Task to complete - The task calls for an exact copy of the records, without any images.

Input for this task -
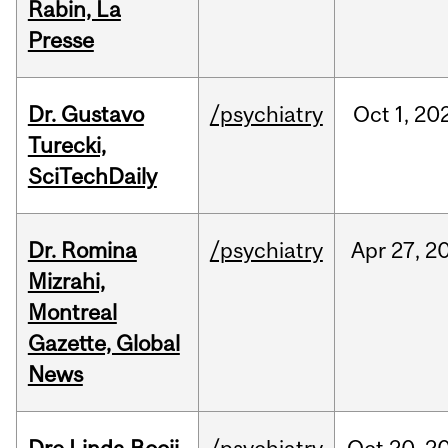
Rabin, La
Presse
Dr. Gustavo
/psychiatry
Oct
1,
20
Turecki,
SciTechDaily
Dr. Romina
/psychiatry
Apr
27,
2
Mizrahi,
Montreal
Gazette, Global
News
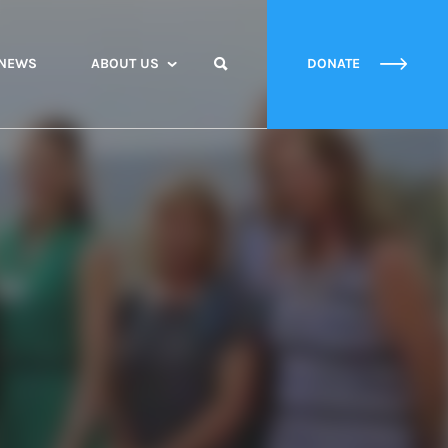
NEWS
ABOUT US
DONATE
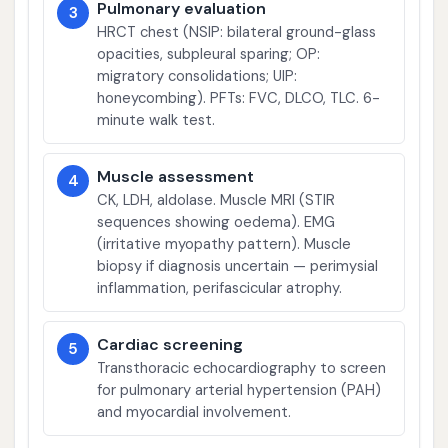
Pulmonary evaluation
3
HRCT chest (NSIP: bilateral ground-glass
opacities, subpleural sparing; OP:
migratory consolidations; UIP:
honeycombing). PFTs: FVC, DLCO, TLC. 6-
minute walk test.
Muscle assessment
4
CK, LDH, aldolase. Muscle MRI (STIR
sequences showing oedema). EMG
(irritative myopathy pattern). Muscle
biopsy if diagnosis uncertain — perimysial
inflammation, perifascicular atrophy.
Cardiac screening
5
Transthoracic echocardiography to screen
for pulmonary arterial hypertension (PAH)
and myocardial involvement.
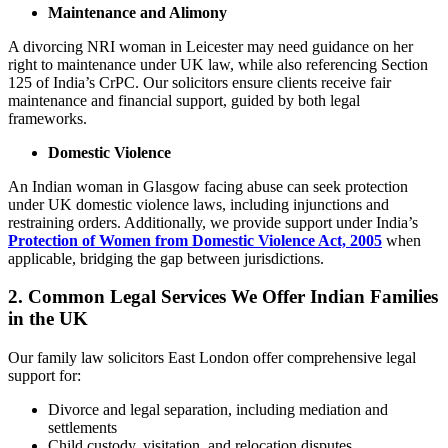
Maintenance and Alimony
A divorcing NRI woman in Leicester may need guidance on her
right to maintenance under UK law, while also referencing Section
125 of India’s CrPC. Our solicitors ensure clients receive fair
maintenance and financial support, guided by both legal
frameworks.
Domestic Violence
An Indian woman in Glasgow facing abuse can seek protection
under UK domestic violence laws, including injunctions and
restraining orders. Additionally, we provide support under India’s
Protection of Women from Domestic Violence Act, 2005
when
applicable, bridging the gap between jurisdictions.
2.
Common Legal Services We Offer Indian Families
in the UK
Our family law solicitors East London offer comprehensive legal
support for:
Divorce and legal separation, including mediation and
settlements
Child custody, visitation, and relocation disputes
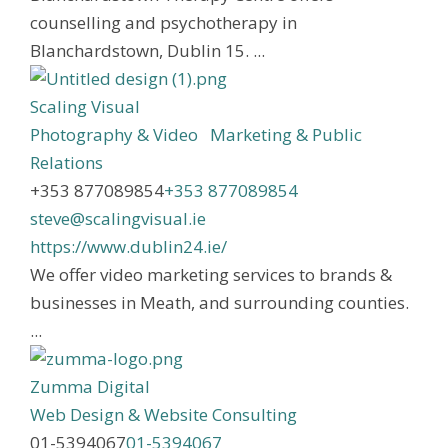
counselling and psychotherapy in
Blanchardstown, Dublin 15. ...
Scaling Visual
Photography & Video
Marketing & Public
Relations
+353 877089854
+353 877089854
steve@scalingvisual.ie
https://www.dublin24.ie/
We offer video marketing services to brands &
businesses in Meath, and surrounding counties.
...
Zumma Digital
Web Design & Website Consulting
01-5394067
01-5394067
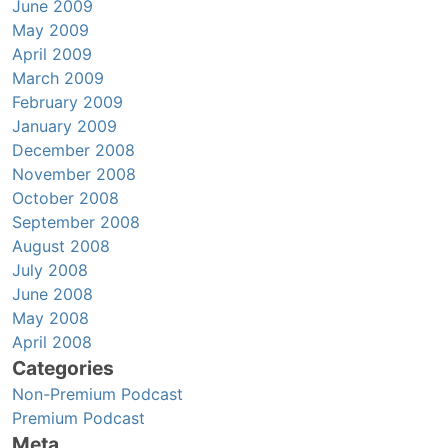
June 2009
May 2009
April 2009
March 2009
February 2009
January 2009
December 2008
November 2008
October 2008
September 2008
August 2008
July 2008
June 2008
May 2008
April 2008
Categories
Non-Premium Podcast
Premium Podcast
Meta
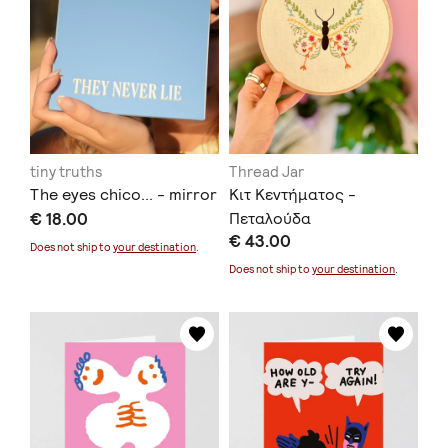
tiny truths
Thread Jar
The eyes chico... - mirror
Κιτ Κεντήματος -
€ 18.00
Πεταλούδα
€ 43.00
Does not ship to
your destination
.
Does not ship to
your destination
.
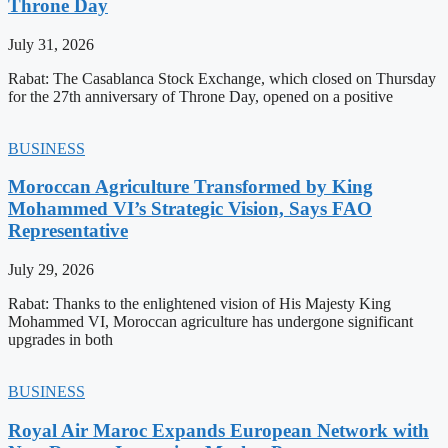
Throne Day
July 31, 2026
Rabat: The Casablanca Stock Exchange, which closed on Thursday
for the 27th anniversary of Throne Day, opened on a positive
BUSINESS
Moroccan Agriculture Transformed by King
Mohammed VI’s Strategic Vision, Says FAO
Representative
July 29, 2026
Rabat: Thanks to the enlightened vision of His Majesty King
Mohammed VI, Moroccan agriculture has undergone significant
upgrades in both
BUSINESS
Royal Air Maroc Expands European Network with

Task output -
Rabin, La
Presse
Dr. Gustavo
/psychiatry
Oct
1,
20
Turecki,
SciTechDaily
Dr. Romina
/psychiatry
Apr
27,
2
Mizrahi,
Montreal
Gazette, Global
News
NEWS
ABOUT US
DONATE
Pulmonary evaluation
3
HRCT chest (NSIP: bilateral ground-glass
opacities, subpleural sparing; OP:
migratory consolidations; UIP:
honeycombing). PFTs: FVC, DLCO, TLC. 6-
minute walk test.
Muscle assessment
4
CK, LDH, aldolase. Muscle MRI (STIR
sequences showing oedema). EMG
(irritative myopathy pattern). Muscle
biopsy if diagnosis uncertain — perimysial
inflammation, perifascicular atrophy.
Cardiac screening
5
Transthoracic echocardiography to screen
for pulmonary arterial hypertension (PAH)
and myocardial involvement.
Maintenance and Alimony
A divorcing NRI woman in Leicester may need guidance on her
right to maintenance under UK law, while also referencing Section
125 of India’s CrPC. Our solicitors ensure clients receive fair
maintenance and financial support, guided by both legal
frameworks.
Domestic Violence
An Indian woman in Glasgow facing abuse can seek protection
under UK domestic violence laws, including injunctions and
restraining orders. Additionally, we provide support under India’s
Protection of Women from Domestic Violence Act, 2005
when
applicable, bridging the gap between jurisdictions.
2.
Common Legal Services We Offer Indian Families
in the UK
Our family law solicitors East London offer comprehensive legal
support for:
Divorce and legal separation, including mediation and
settlements
Child custody, visitation, and relocation disputes
counselling and psychotherapy in
Blanchardstown, Dublin 15. ...
Scaling Visual
Photography & Video
Marketing & Public
Relations
+353 877089854
+353 877089854
steve@scalingvisual.ie
https://www.dublin24.ie/
We offer video marketing services to brands &
businesses in Meath, and surrounding counties.
...
Zumma Digital
Web Design & Website Consulting
01-5394067
01-5394067
June 2009
May 2009
April 2009
March 2009
February 2009
January 2009
December 2008
November 2008
October 2008
September 2008
August 2008
July 2008
June 2008
May 2008
April 2008
Categories
Non-Premium Podcast
Premium Podcast
Meta
tiny truths
Thread Jar
The eyes chico... - mirror
Κιτ Κεντήματος -
€ 18.00
Πεταλούδα
€ 43.00
Does not ship to
your destination
.
Does not ship to
your destination
.
Throne Day
July 31, 2026
Rabat: The Casablanca Stock Exchange, which closed on Thursday
for the 27th anniversary of Throne Day, opened on a positive
BUSINESS
Moroccan Agriculture Transformed by King
Mohammed VI’s Strategic Vision, Says FAO
Representative
July 29, 2026
Rabat: Thanks to the enlightened vision of His Majesty King
Mohammed VI, Moroccan agriculture has undergone significant
upgrades in both
BUSINESS
Royal Air Maroc Expands European Network with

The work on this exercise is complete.